Aside from land expropriation, Taiwanese investors need to pay attention to other external factors such as government policies at various different levels says Lin, urging caution.

Wu's research shows that the rise and fall of Chinese companies is highly related to the government policies being promoted at the time. Similarly, Taiwanese businesses must not underestimate the impact of every single new policy, Wu warns.

Tainan native Chen Shen-Tien, chairman of Shanghai-based real estate developer Metropolitan Group, urges other Taiwanese businesses to do their homework. "When doing business in China, you should hone your ability to ponder the meaning and impact of each new policy whenever one comes out," says Chen, who has been active in China for more than a decade.

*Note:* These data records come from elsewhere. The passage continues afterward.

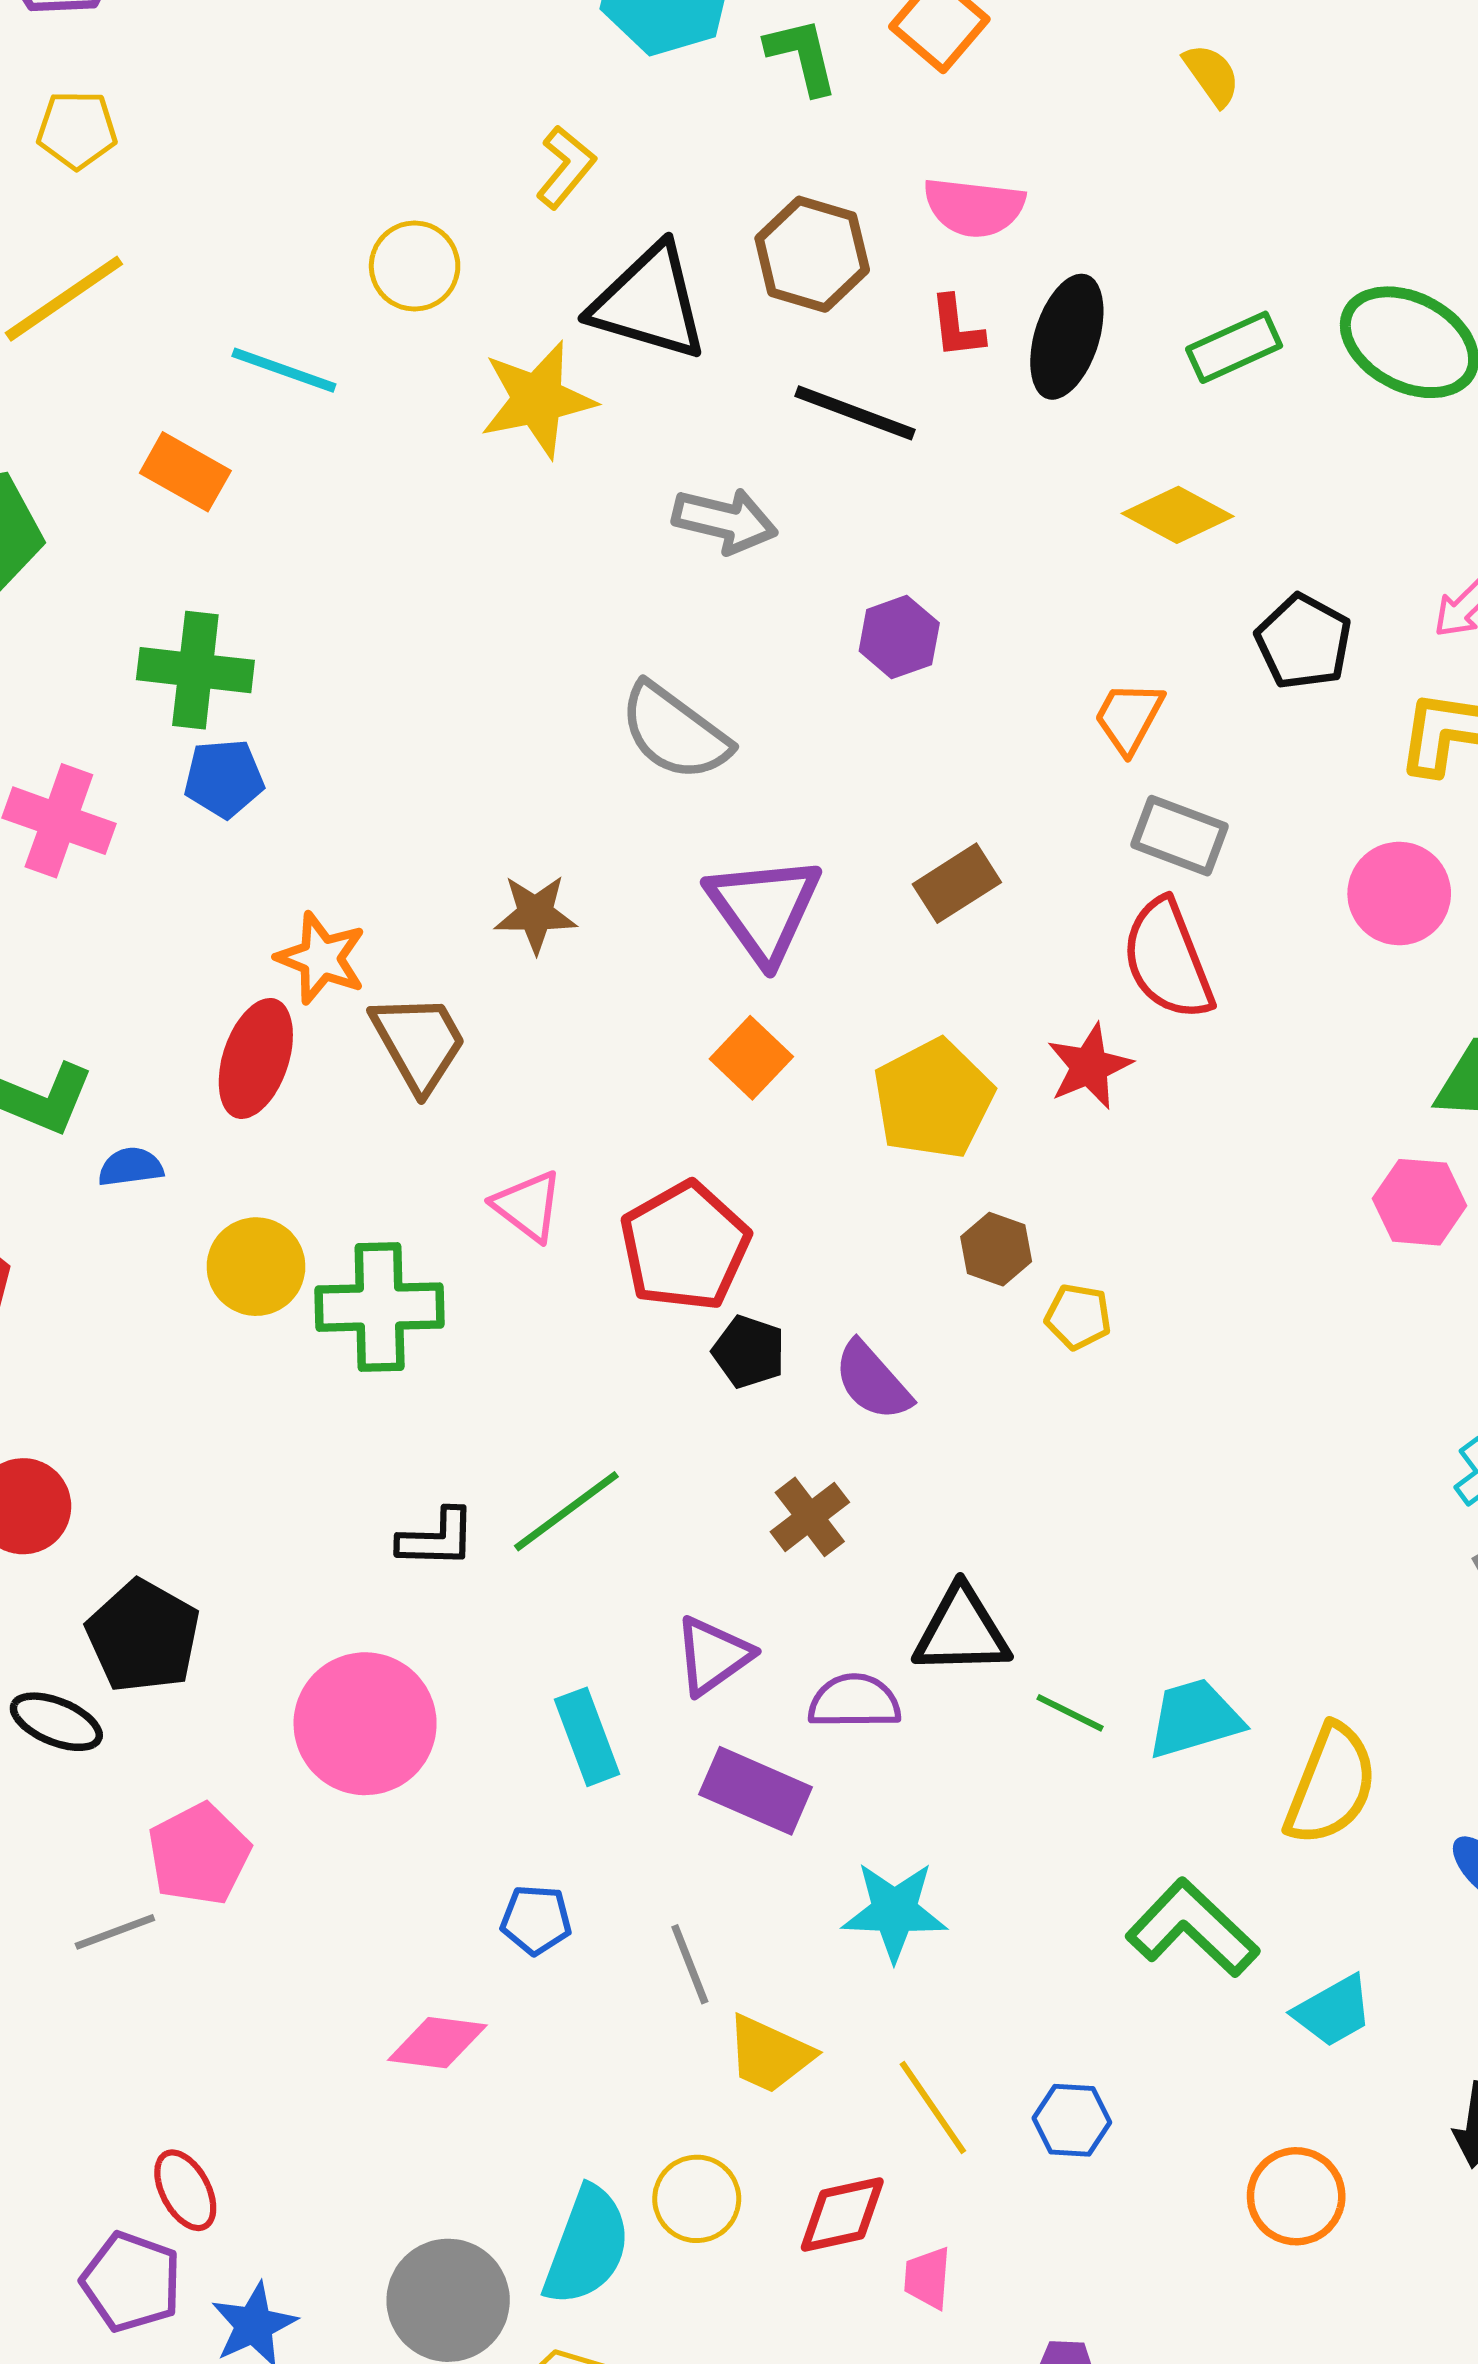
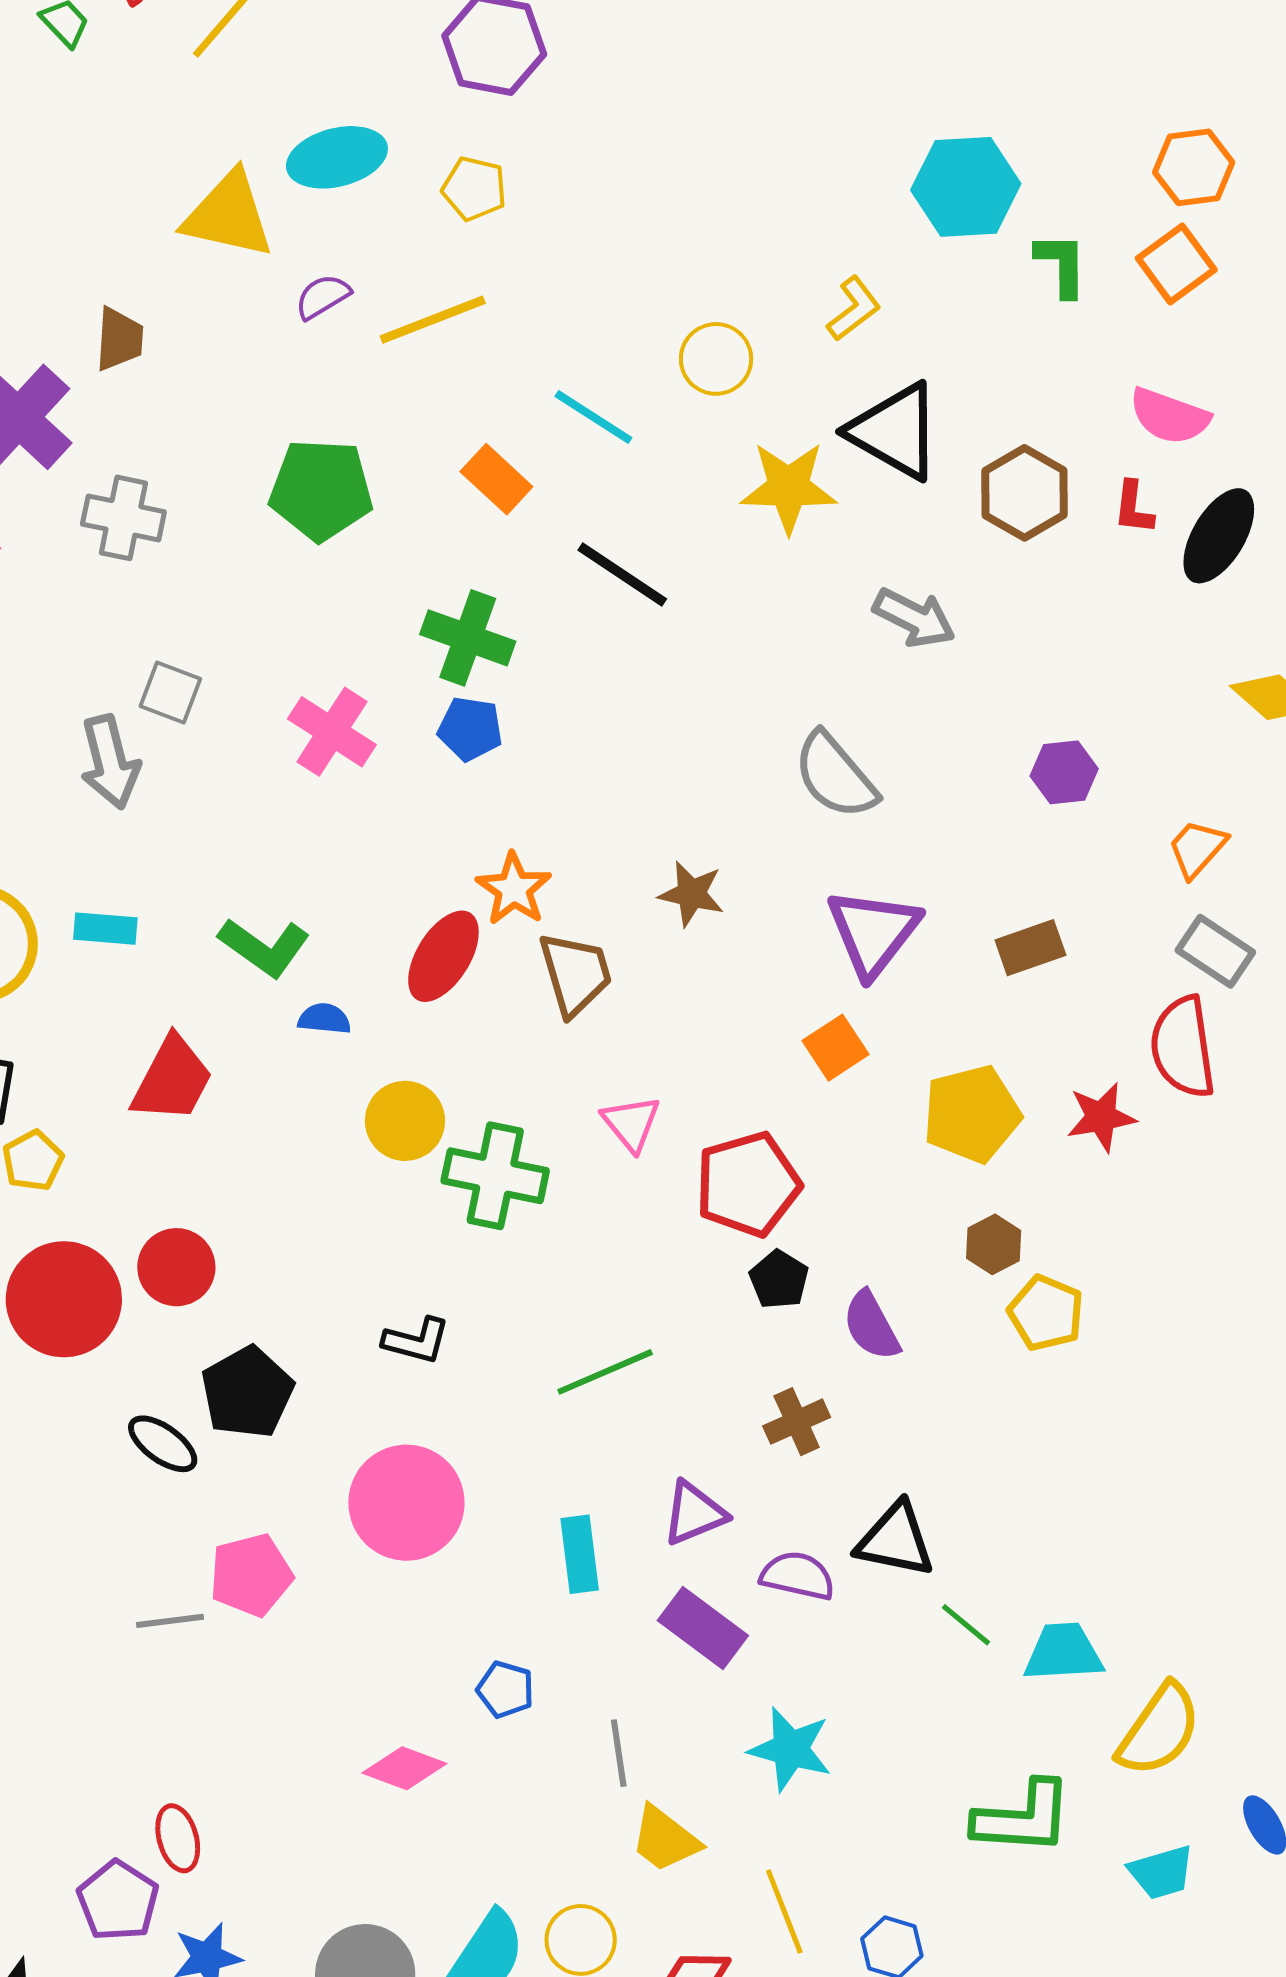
brown hexagon: (812, 254) -> (1024, 493), moved
black line: (855, 413) -> (622, 574), moved
purple hexagon: (899, 637) -> (1064, 772), moved
yellow pentagon: (1078, 1317) -> (1046, 1313), size x1.4
black L-shape: (437, 1538) -> (416, 1341), moved
green L-shape: (1192, 1928) -> (1023, 1818), turned 127
cyan trapezoid: (1333, 2011) -> (1161, 1872), moved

For instance, China's Labor Contract Law, enacted two years ago, has left a deep mark on Taiwanese businesspeople. It was the biggest policy change in recent years and dealt a major blow to many companies. In the Taiwanese business community, it is widely believed that this new policy, which increased average labor costs by 30 percent, has triggered the biggest wave of bankruptcies among Taiwanese businesses in China to date.

When asked about the topic, a Taiwanese entrepreneur in Shenzhen reacts with righteous indignation, saying, "If one day things don't go smoothly at work, the employee can immediately join hands with a whole bunch of lawyers offering free advice in the streets on how to 'blackmail' the boss and get money from him." He rants on that in the whole world there is no other law of such lethal force, in particular because it may be retroactively applied to cases that happened up to ten years earlier.

In China, every new policy is an opportunity, but also a crisis. "If you want to make money in China, you need to face every policy with extreme caution," notes Otto Tu, partner in the Taiwan Office of accounting firm Deloitte. "Everyone disregards this interfering hand in the market, and that's why people are often overly optimistic about the Chinese economy," Tu explains.

More than two decades of experience, a million Taiwanese businessmen, and the loss of hundreds of billions of Taiwan dollars in business failures – these are the price that Taiwan has paid for its hard-won lessons in China, and they have revealed five major landmines no businessman can afford to ignore. Before even thinking about reaping the fruits of China's economic rise, it is vital to study these valuable examples of business failure, to lay the foundations for future success.